SHAP analyses indicated that IC 1, LM I, and LM II were important predictive features. These three leading features showed two or more strong impacts compared to the others.

IC 1, the most important feature in our model, was significantly correlated with Aβ-positivity (r = 0.516) and most of the cognitive measures included in the analyses, as shown in Table 4. Furthermore, the spatial pattern of the loading coefficients from IC 1 roughly followed the “cortical pattern” of neurodegeneration in AD that is characterized by cortical atrophy, particularly in the parietal lobe56 as depicted in Fig. 1. The parietal lobe, including the precuneus, is known to contribute to episodic memory57,58,59 which is likely to be impaired in AD60,61, and is possibly associated with Aβ pathology62,63. In our study, however, another “typical AD” pattern56, medial temporal lobe (MTL) atrophy64, was not observed in any IC. One possibility is that MTL atrophy does not necessarily indicate Aβ pathology, but may be a signal for tau pathology, such as primary age-related tauopathy65 or coexistent transactive response DNA-binding protein 43 pathology66. These clinicopathological relationships may explain why IC 1 was of greater importance in the prediction and represented the AD-related GM volume pattern.
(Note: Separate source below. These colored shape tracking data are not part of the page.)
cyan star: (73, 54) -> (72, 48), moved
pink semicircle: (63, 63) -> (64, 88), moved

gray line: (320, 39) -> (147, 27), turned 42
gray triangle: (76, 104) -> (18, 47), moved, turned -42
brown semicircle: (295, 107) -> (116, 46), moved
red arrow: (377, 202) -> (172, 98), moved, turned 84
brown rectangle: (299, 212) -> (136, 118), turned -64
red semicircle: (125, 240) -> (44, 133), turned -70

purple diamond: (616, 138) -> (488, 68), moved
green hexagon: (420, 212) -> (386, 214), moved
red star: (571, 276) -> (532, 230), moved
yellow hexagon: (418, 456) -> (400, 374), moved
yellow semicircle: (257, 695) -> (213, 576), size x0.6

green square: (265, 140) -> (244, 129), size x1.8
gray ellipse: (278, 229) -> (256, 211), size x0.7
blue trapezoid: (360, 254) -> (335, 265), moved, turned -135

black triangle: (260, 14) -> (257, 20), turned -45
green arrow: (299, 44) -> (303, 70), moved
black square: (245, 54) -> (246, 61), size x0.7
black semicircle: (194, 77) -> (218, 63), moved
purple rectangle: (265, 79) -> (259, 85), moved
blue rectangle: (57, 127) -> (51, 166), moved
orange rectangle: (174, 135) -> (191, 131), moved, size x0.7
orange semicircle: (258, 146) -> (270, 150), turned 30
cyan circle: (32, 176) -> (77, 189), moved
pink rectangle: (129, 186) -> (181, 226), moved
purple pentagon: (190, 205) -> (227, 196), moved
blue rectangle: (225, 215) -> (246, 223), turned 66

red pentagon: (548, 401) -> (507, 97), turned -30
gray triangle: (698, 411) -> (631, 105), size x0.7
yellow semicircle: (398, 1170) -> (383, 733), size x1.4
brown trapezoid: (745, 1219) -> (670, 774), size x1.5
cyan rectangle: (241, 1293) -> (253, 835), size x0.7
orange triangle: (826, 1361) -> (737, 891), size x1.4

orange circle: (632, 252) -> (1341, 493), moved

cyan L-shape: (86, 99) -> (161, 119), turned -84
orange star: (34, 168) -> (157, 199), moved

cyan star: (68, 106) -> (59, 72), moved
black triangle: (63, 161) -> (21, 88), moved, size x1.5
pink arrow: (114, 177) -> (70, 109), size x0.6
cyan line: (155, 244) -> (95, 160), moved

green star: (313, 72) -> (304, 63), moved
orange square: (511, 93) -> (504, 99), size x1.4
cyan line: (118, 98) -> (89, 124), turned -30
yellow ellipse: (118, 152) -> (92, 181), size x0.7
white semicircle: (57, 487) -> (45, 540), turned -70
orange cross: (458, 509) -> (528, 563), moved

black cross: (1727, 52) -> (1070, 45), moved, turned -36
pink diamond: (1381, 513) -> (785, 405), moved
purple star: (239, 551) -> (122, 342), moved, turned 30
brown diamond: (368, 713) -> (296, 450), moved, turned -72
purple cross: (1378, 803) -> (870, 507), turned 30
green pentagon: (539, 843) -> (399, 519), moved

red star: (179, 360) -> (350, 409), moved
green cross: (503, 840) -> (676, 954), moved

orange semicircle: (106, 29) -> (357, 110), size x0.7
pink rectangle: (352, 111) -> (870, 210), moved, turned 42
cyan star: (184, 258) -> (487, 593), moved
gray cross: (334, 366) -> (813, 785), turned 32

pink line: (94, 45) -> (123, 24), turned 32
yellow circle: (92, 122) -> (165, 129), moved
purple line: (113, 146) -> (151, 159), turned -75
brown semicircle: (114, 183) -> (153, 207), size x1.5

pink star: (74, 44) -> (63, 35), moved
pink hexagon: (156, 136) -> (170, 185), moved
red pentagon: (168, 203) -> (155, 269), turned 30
The importance of Logical Memory scores indicated that memory impairment, a typical cardinal symptom of AD67, will also be essential for prediction.

APOE-ε4, a widely-accepted AD risk factor68, was also indicated as an important feature, as both “APOE x/ε4” (i.e., ε2/ε4, ε3/ε4, ε4/ε4) and “APOE ε4_number” (i.e., pairwise or not) showed large SHAP values.

Interestingly, all ICs showed greater importance than demographic and cognitive features, including scores on the MMSE, an assessment scale suitable primarily for screening for dementia. Among the ICs, IC 4 was uniquely extracted as a normal aging GM volume pattern (Additional Fig. 3) and lacked any significant association with cognitive measures or Aβ-positivity (Table 4). The separate associations between IC 1 and Aβ-positivity and between IC 4 and age might indicate that our model discriminates AD-related neurodegeneration from normal aging in brain imaging. These results imply that the pathological process of AD is not necessarily age dependent. In other words, brain atrophy patterns in normal aging processes can be distinguished from those in neurodegenerative diseases51, even though the deposition of Aβ plaques is likely to increase with age, and several age-related pathologies may be comorbid with AD69,70.

Overall, the SHAP analyses imply that SBM-derived GM volume patterns and Logical Memory results might be important for predicting Aβ-positivity across diverse neurocognitive disorders.

Limitation

This study has some limitations. First, Aβ-positivity was determined only by amyloid-PET scan, whereas CSF Aβ would be a more sensitive marker, particularly in the pre-clinical status9. Second, the number of samples in machine learning is expected to affect accuracy71, however, our study had a limited number of samples. Therefore, future studies will require larger sample sizes and independent test datasets72. Third, longitudinal follow-up data might improve model performance, rather than a cross-sectional approach73.

Conclusions

Our model achieved 89.8% accuracy to predict Aβ-positivity across a diverse range of neurological and psychiatric disorders. Notably, the SBM revealed a GM volume pattern that had the strongest impact on prediction. Even when using structural brain images alone, the accuracy still reached 84.7%. This MRI-based data-driven machine learning approach may aid clinicians in patient management and early decision-making processes.